Exercise description -> Which of the lines below hold the word "Кечиоренгюджю"? Pull each of them out.

Data items ->
- - - -
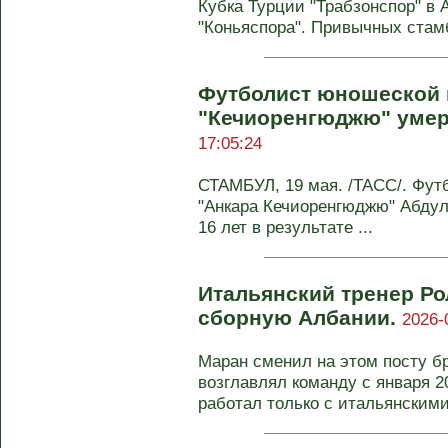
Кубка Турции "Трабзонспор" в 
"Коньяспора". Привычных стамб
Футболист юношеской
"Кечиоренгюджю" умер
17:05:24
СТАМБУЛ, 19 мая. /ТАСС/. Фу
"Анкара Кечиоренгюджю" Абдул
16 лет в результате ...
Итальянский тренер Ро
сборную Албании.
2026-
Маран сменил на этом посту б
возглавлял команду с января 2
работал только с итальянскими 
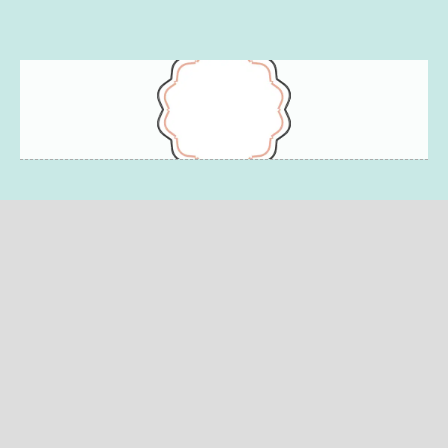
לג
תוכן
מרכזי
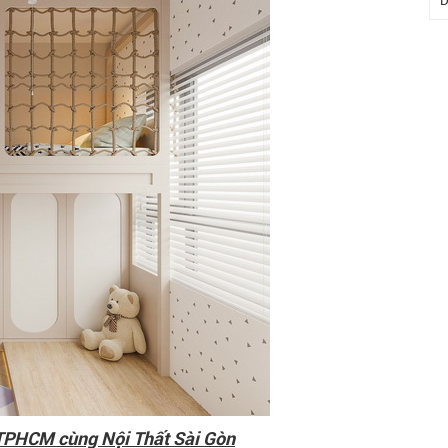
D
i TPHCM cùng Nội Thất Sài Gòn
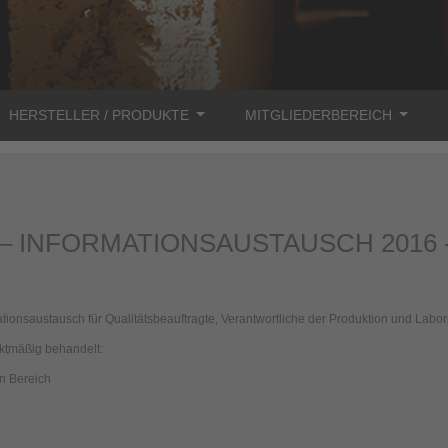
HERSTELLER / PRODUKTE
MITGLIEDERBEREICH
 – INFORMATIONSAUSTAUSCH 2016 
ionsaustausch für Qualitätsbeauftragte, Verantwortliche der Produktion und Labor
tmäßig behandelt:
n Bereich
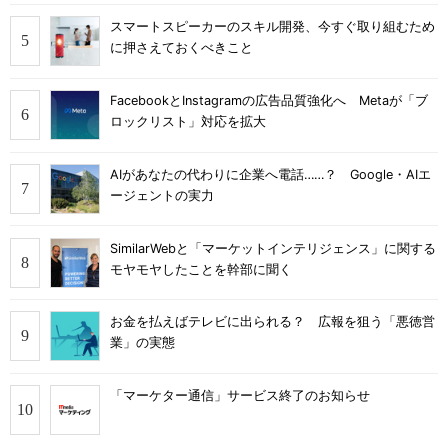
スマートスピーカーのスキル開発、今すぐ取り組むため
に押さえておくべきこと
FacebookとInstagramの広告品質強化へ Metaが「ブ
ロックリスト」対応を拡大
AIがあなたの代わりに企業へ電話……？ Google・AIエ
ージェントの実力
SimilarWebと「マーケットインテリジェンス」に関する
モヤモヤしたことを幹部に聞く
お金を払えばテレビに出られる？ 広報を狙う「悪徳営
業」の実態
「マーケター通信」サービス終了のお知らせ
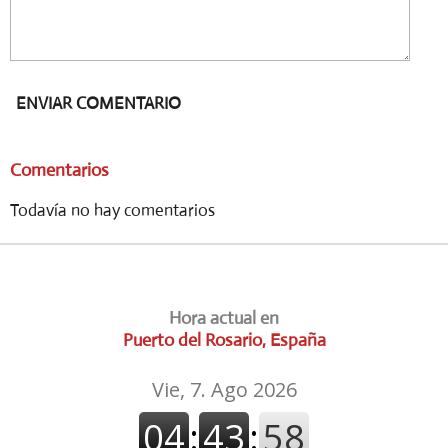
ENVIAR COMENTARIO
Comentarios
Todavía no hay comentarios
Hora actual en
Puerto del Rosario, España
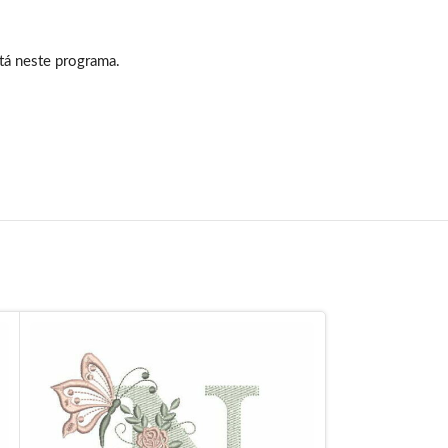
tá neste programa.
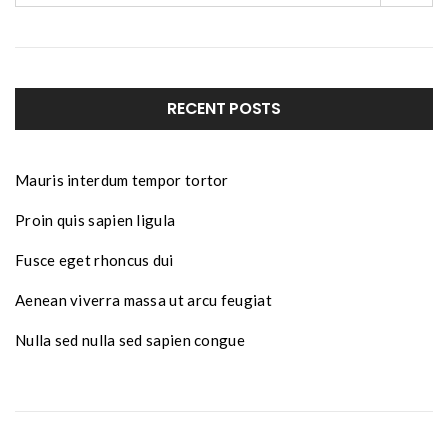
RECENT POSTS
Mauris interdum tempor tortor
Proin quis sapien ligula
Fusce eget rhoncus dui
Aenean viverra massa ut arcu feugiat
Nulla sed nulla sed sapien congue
- - - -
Answer to the problem ->
"Кечиоренгюджю" умер
"Анкара Кечиоренгюджю" Абдул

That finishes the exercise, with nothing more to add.